§ **Brief**
Write out exactly the lines below that run from the one containing "PROGRAMAÇÃO GRATUITA" through the one containing "traz autores do", both included, with no other lines.

Stored data:
--------------------------------------------------

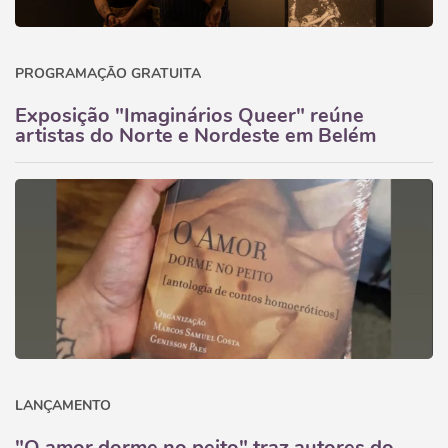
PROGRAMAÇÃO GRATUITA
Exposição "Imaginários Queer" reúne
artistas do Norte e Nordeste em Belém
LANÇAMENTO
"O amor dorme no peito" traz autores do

--------------------------------------------------

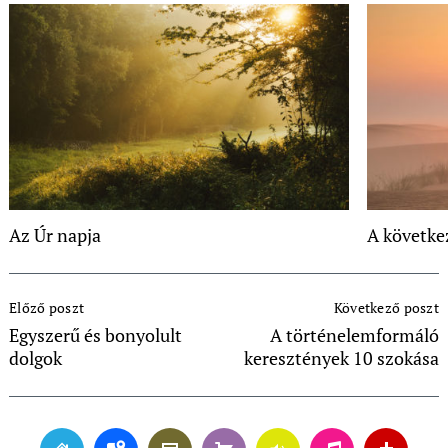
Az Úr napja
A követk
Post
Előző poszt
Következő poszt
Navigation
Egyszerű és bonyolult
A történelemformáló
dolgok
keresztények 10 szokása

--------------------------------------------------

§ **Written response**
PROGRAMAÇÃO GRATUITA
Exposição "Imaginários Queer" reúne
artistas do Norte e Nordeste em Belém
LANÇAMENTO
"O amor dorme no peito" traz autores do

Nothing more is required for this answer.